Die Revision wird für den Beklagten wegen grundsätzlicher Bedeutung der Rechtssache (§ 543 Abs. 2 Satz 1 Nr. 1 ZPO) zugelassen, weil bislang noch keine Entscheidung des Revisionsgerichts zu der Frage vorliegt, ob ein hinreichend deutliches Verlangen einer Neuregelung der Verwaltung und Benutzung von Nachlassgegenständen i.S. von § 2038 Abs. 2 Satz 1 i.V.m. § 745 Abs. 2 BGB voraussetzt, dass der bislang allein Nutzende durch jenes Verlangen vor die Alternative „Zahlung oder Auszug“ gestellt werden muss.
Diese Frage ist vorliegend zum einen insoweit entscheidungserheblich, als der Kläger, welcher zu Gunsten der Erbengemeinschaft Nutzungsentschädigung hinsichtlich der streitgegenständlichen Wohnung ab 1. Januar 2016 begehrt, den Beklagten – wie oben bereits erwähnt – erst mit Anwaltsschreiben vom 8. Juli (Anlage K 8; hinter GA 12) unter Fristsetzung bis 29. Juli 2016 ausdrücklich vor diese Alternative gestellt hat.
Zum anderen ist sie auch insoweit entscheidungserheblich, als der Kläger in Ansehung der streitgegenständlichen landwirtschaftlichen Grundstücke nach Aktenlage überhaupt kein derart pointiertes Neuregelungsverlangen („Zahlung oder Räumung“) erhoben hat.
IV.
Die Kostenentscheidung beruht auf § 97 Abs. 1 ZPO.
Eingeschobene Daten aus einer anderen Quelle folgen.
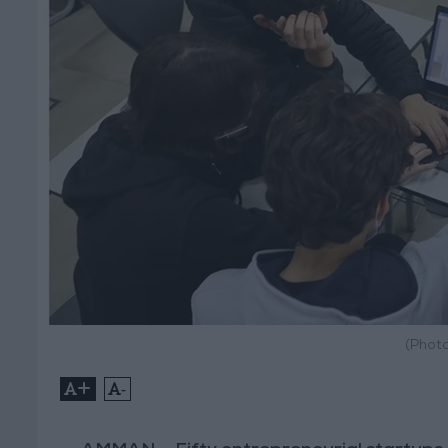
(Photo
+
-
Die Entscheidung über die vorläufige Vollstreckbarkeit beruht auf §§ 708 Nr. 10, 711 ZPO. In diesem Zusammenhang war das vorausgegangene landgerichtliche Grundurteil nicht gesondert für vorläufig vollstreckbar zu erklären, da es keinen vollstreckungsfähigen Inhalt aufweist.